YACY is a distributed Web crawler and also a caching HTTP/HTTPS proxy. Pages that pass through the proxy are indexed and can be searched using a built-in HTTP server.
YACY peers connect each other and form a P2P-based index exchange network based on distributed hash tables. Explicit web crawls can be done locally or collaboratively, forming a global search and distributed indexing engine for the Web.

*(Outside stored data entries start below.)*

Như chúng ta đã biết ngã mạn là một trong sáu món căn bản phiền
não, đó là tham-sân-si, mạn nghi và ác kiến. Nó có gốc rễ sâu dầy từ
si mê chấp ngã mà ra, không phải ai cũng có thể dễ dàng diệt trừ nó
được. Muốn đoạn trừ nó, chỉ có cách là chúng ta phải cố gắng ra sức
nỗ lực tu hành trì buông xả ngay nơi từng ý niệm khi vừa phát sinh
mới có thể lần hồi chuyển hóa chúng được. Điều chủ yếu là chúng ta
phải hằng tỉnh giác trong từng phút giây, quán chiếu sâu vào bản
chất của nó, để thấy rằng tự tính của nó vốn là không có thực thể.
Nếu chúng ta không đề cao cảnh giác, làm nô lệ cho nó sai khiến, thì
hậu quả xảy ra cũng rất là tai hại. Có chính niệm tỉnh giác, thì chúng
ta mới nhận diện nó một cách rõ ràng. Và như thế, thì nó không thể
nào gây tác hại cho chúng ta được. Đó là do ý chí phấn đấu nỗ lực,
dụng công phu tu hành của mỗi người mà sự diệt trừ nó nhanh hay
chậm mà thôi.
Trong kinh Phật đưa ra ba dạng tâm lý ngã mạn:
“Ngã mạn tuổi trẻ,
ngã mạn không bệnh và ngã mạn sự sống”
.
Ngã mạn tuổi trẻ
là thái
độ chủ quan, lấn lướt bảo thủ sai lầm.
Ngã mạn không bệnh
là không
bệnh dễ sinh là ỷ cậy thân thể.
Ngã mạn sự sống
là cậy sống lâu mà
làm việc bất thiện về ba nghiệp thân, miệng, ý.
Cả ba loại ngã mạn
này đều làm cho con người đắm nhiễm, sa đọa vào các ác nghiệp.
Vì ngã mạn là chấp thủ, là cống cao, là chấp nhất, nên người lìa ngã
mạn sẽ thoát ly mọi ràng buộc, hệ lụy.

YACY also provides URL filtering with blacklist sharing among other proxy peers, individual Web and servlet page hosting, a file sharing zone, and a database engine.
Product's homepage
Here are some key features of "YACY":
· Search your own or the global index
· Crawl your own pages or start distributed crawling
· Run your peer to support other YaCy crawlers
· Provide Information on your peer using the built-in http-server, file-sharing zone and wiki
· Built-in caching http proxy
· Indexing benefits from the proxy cache; private information is not stored or indexed
· Usage of the proxy is not a requisite for web indexing, but it enables you to access the new top-level-domains '.yacy'
· Filter unwanted content like ad- or spyware; share your web-blacklist with other peers
· Easy installation! No additional database required!
· No central server!
· GPL'ed, freeware
What's New in This Release: [ read full changelog ]
· YaCy now has an embedded Solr 4.0.0 with the standard Solr XML search interface integrated.
· This is the primary indexing engine now.
· There is now an enhanced crawler with live link structure visualization.
· This release adds a Host Browser to explore the file structure of crawled hosts.
· It shows loaded pages, pages with errors, and pending files in the same way a file browser would show the contents of a host.